No, It Isn’t a Good Idea

No, It Isn’t a Good Idea October 27, 2009

There is an idea that keeps persistently arising that seems to be gaining popularity.  It is a variation of two propositions.

a)  The Church should provide health care to all her members from gifts from the faithful.

b)  The Church or a para-church organization should organize a cooperative insurance company to provide medical insurance and/or services.

(a) has no basis in reality.  I’m not being snarky.  I’m being direct.  Relief funds to provide health care and old age assistance for retired priests and nuns are nearly insolvent. Let me repeat that so that it sticks.  Relief funds to provide health care and old age assistance for retired priests and nuns are nearly insolvent.  We both know that the population of aged religious is significantly smaller than the population of Catholics in the United States.  It is smaller than by more than a few orders of magnitude.

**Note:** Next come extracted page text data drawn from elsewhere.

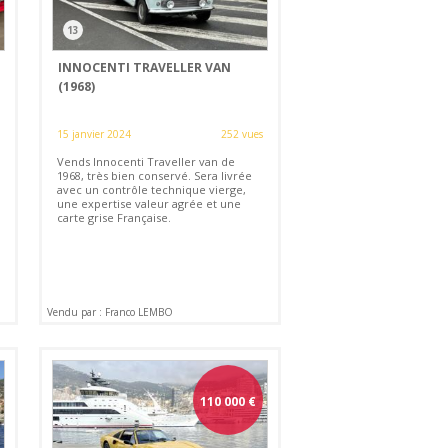
13
INNOCENTI TRAVELLER VAN
(1968)
15 janvier 2024
252 vues
Vends Innocenti Traveller van de
1968, très bien conservé. Sera livrée
avec un contrôle technique vierge,
une expertise valeur agrée et une
carte grise Française.
Vendu par : Franco LEMBO
110 000
€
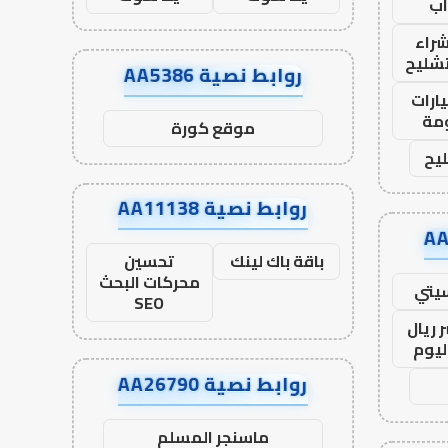
ب
راء
تشليح
روابط نصية AA5386
ارات
مة
موقع كورة
يح
روابط نصية AA11138
باقة باك لينك
تحسين
محركات البحث
يتي
SEO
 ريال
ليوم
روابط نصية AA26790
ماسنجر المسلم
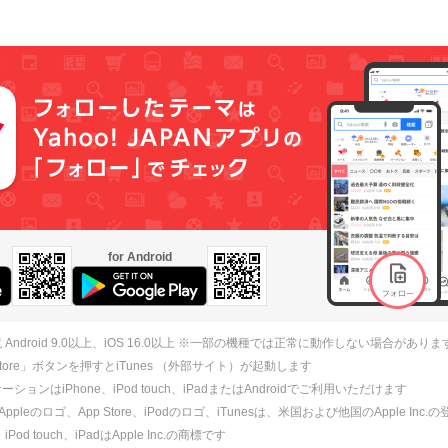
for Android
 Android 9.0以上、iOS 16.0以上 ※一部の機種では正常に動作しない場合がありま
 Store」ボタンを押すとiTunes （外部サイト）が起動します
ションはiPhone、iPod touch、iPadまたはAndroidでご利用いただけます
、Appleのロゴ、App Store、iPodのロゴ、iTunesは、米国および他国のApple Inc
、iPod touch、iPadはApple Inc.の商標です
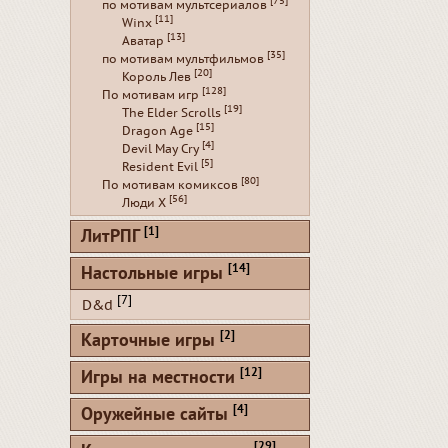
[75]
по мотивам мультсериалов
[11]
Winx
[13]
Аватар
[35]
по мотивам мультфильмов
[20]
Король Лев
[128]
По мотивам игр
[19]
The Elder Scrolls
[15]
Dragon Age
[4]
Devil May Cry
[5]
Resident Evil
[80]
По мотивам комиксов
[56]
Люди Х
[1]
ЛитРПГ
[14]
Настольные игры
[7]
D&d
[2]
Карточные игры
[12]
Игры на местности
[4]
Оружейные сайты
[29]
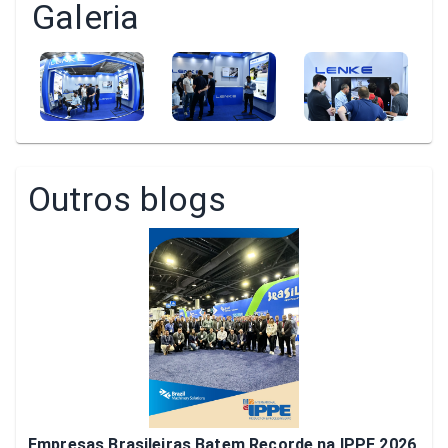
Galeria
Outros blogs
Empresas Brasileiras Batem Recorde na IPPE 2026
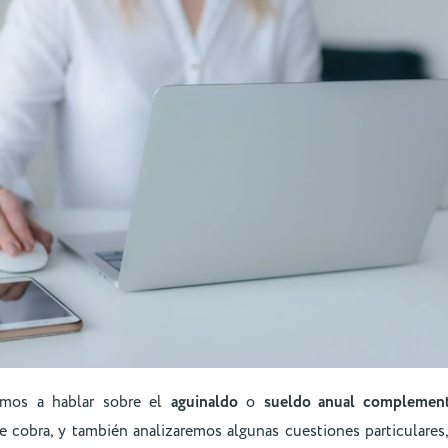
amos a hablar sobre el
aguinaldo
o
sueldo anual complemen
se cobra, y también analizaremos algunas cuestiones particulares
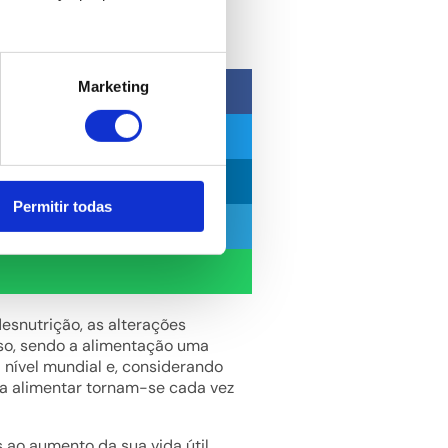
Marketing
Permitir todas
esnutrição, as alterações
sso, sendo a alimentação uma
 nível mundial e, considerando
a alimentar tornam-se cada vez
 ao aumento da sua vida útil.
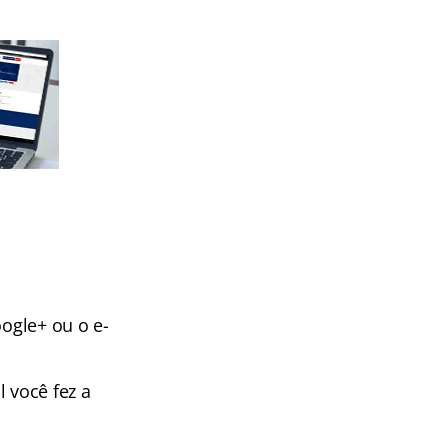
oogle+ ou o e-
 você fez a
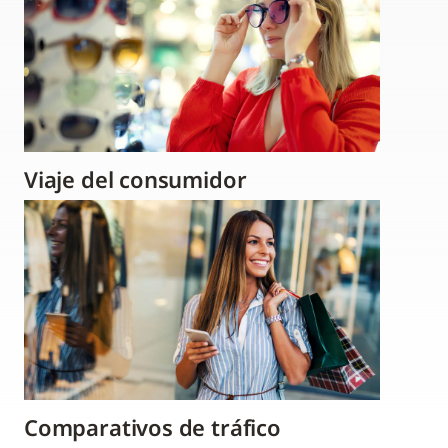
Viaje del consumidor
Comparativos de tráfico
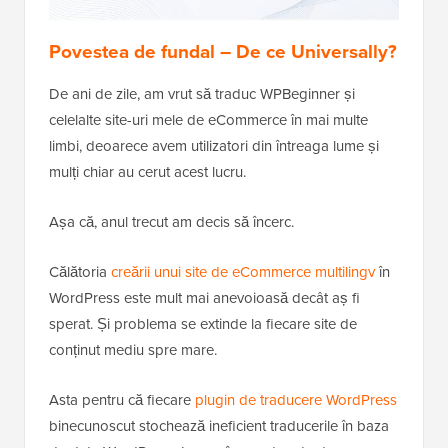
Povestea de fundal – De ce Universally?
De ani de zile, am vrut să traduc WPBeginner și
celelalte site-uri mele de eCommerce în mai multe
limbi, deoarece avem utilizatori din întreaga lume și
mulți chiar au cerut acest lucru.
Așa că, anul trecut am decis să încerc.
Călătoria
creării unui site de eCommerce multilingv
în
WordPress este mult mai anevoioasă decât aș fi
sperat. Și problema se extinde la fiecare site de
conținut mediu spre mare.
Asta pentru că fiecare
plugin de traducere WordPress
binecunoscut stochează ineficient traducerile în baza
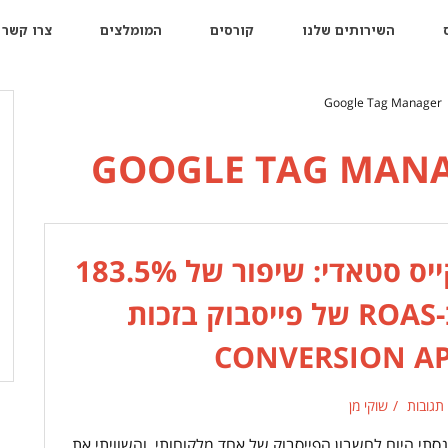
השירותים שלנו
קורסים
המומלצים
צרו קשר
Google Tag Manager
GOOGLE TAG MAN
קייס סטאדי: שיפור של 183.5%
ב-ROAS של פייסבוק בזכות
CONVERSION AP
 תגובות
שוקי מן
נסתי היום לחשבון הפייסבוק של אחד מלקוחותי, והשוויתי את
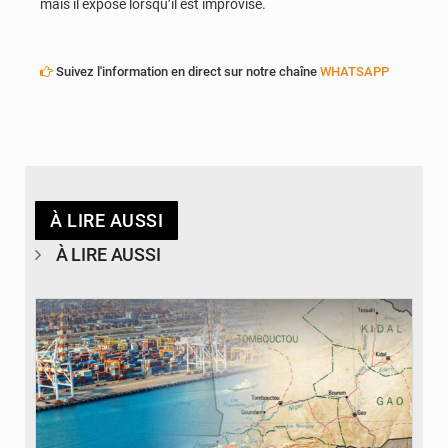
mais il expose lorsqu’il est improvisé.
Suivez l'information en direct sur notre chaîne
WHATSAPP
À LIRE AUSSI
À LIRE AUSSI
© JDM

But this isn’t the only problem.  In the Archdiocese of Milwaukee there are 650,000 Catholics.  A very rough estimate of the cost of providing health care for this population would be $3,250,000,000.    The bishops appeal last year was for just short of $8 million.   Is there any evidence anywhere that Catholics would be prepared to offer the support necessary for such a system even if they desired such a system?  It isn’t like the Church has the power to tax people.

(b) sounds like such a wonderful idea.  (b) has been tried though.  (b) was part of the reforms under Clinton, if I recall correctly, that allowed associations to market to their members health plans.  If I remember, a few of these organizational plans were even operated by Catholic organizations, although that point is one I’m not all that firm on.  This was originally marketed as a way to allow small business to get the advantages of a larger risk pool.  The only problem is that many of these plans are bankrupt, and nearly all the rest of these plans are no longer competitively bid.

The reason why isn’t all that complex once it is explained.  Picture a teeter totter.  As you go higher, the cost gets higher.  As you go lower the cost gets lower.  You as an individual or small business stand on the fulcrum.  You are a member of 2 risk pools – possibly more, but rarely: You as a sole entity and the association.  You price insurance for yourself and the association.  If the cost is less for yourself, you walk over to the left side of the teeter totter, causing the right side to go up.  When things are re-evaluated in another year, some on the right side of the teeter totter go over the left side because their premiums are now lower when their risks are evaluated in their own right.  This causes the right side of the teeter totter to go up again.  Eventually the right side of the teeter totter becomes a high risk pool that no one wants to touch with a 10-foot pole.

If people perceive that my patience with this topic has been exhausted, it is because they are right.  Our country is being bankrupted by high medical costs because people are holding on to myths and other forms of ignorance.  The problem is the things we think are true, but ain’t, as someone famously said.  The greatest frustration for me in this health care debate is the number of people that think they are entitled to their own facts and think their opinions are valuable because they thought them.  We have the evidence of dozens of socialized systems throughout the world.  We know they provide the best possible way to constrain cost.  After the Terry Schiavo fiasco, we should know that the threat of euthanasia is independent of who’s paying for the treatment.  The evidence so far at least is that governments and ethical codes are one of the things limiting euthanasia as families look for ways to address relatives that have succumbed to debilitation.  We know that the public funding of abortion has very little to do with the rate, considering that we have a higher rate of abortion than many countries that do fund it.  Additionally, there are large social networks in our society prepared to fund any abortion desired.  Certainly there is nothing wrong with trying to advance the abortion debate in this country through the health care bill, and it is entirely noble to fight attempts to increase the franchise.  It must however be kept in perspective and to understand the present bill as marking a significant advance or decline in abortion is to simply be wrong.